Half of Europe’s Caviar Products Illegal, Some Not Caviar


In Europe, the Danube is the last river with populations of Beluga or European Sturgeon (Huso huso), Russian Sturgeon (Acipenser gueldenstaedtii), Stellate Sturgeon (Acipenser stellatus), and Sterlet (Acipenser ruthenus). However, the intense exploitation of these populations and the alteration of their habitats have pushed them to the brink of extinction. In fact, as of 2010, the sturgeon genus was identified as the most endangered animal genus on the planet: 63 percent of the 27 sturgeon species on the Red List were classified as critically endangered.

As a result, the capture of sturgeons in the Danube and the Black Sea is no longer permitted. Since 1998, all sturgeon species have been listed under the Convention on International Trade in Endangered Species of Wild Fauna and Flora (CITES), and in 2000, a unified labeling system for caviar was implemented to combat illegal trade.

149 Samples Analyzed

However, how confident can buyers be that they are actually receiving genuine and legal products? Poaching and illegal trade are anecdotally known in many states where sturgeons are found, essentially in Serbia, Romania, Bulgaria, and Ukraine. However, there is a lack of extensive research on how well the fishermen adhere to these regulations. A significant WWF project for sturgeon conservation, in which WWF Austria also participated, has shed some light on the issue of sturgeon eggs using the latest analytical methods.

For this investigation, which was outlined in broad terms in 2021 and was published on Monday in the journal Current Biology, experts led by Arne Ludwig (Leibniz Institute for Zoo and Wildlife Research) obtained genetic and isotopic data from a total of 91 sturgeon meat and 58 caviar samples. Genetic profiles were utilized for species and hybrid detection, and isotopic values were employed to distinguish between wild and farmed fish as well as to identify their geographical origin.

Illegal Sturgeon From Wild Catch

The isotope analysis revealed that in all four countries mentioned, by-products from wild-caught sturgeon were being sold. A total of 31 samples (21 percent) originated from wild-caught sturgeons. The DNA analysis indicated the presence of all common sturgeon species in the Danube River samples, in varying proportions. The sterlet was the most prevalent species in the Danube and was also the most frequently encountered in the survey. Only through DNA testing could these inaccurate claims be exposed.

Seventeen of the caviar samples (29 percent) violated environmental protection and EU regulations regarding the trade of wild animals and plants, as well as the corresponding national laws. Four samples were sold without the required labels (two in Romania and two in Bulgaria).

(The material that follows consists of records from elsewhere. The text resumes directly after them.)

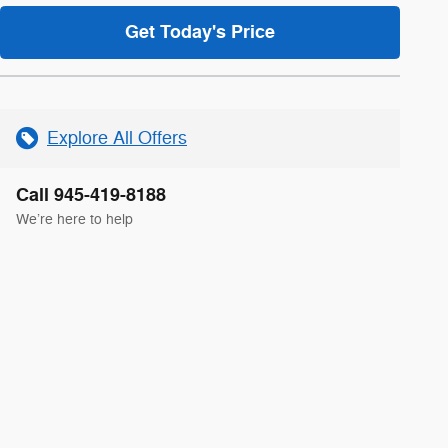
Get Today's Price
Explore All Offers
Call 945-419-8188
We’re here to help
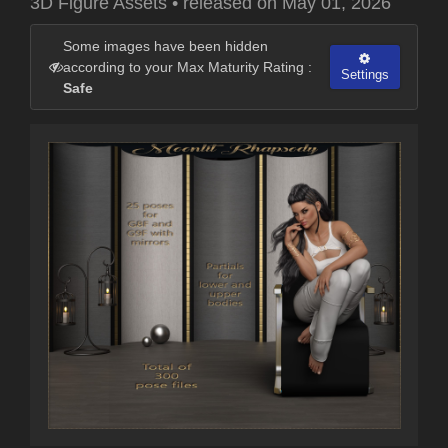
3D Figure Assets
•
released on
May 01, 2026
Some images have been hidden
according to your Max Maturity Rating :
Settings
Safe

Among the samples sold in Romania, eleven were falsely labeled. Seven of them inaccurately stated the genetic species, three had incorrect codes for the country of origin, and one had a wrong code for both species and country of origin. Cases of consumer deception included 25 samples declared as wild-caught but actually originating from aquaculture, indicating a sustained demand for wild-caught sturgeon.

The WWF recommends local consumers meticulously adhere to legal regulations when purchasing and importing sturgeon caviar. Each caviar tin must mandatorily be labeled with a CITES code providing information about its origin. Up to 125 grams of caviar per person can be imported without authorization for personal use. The tin must be legally acquired and carried in personal luggage. MSC-certified eggs of other fish species, such as salmon or whiting, are viable alternatives to sturgeon caviar.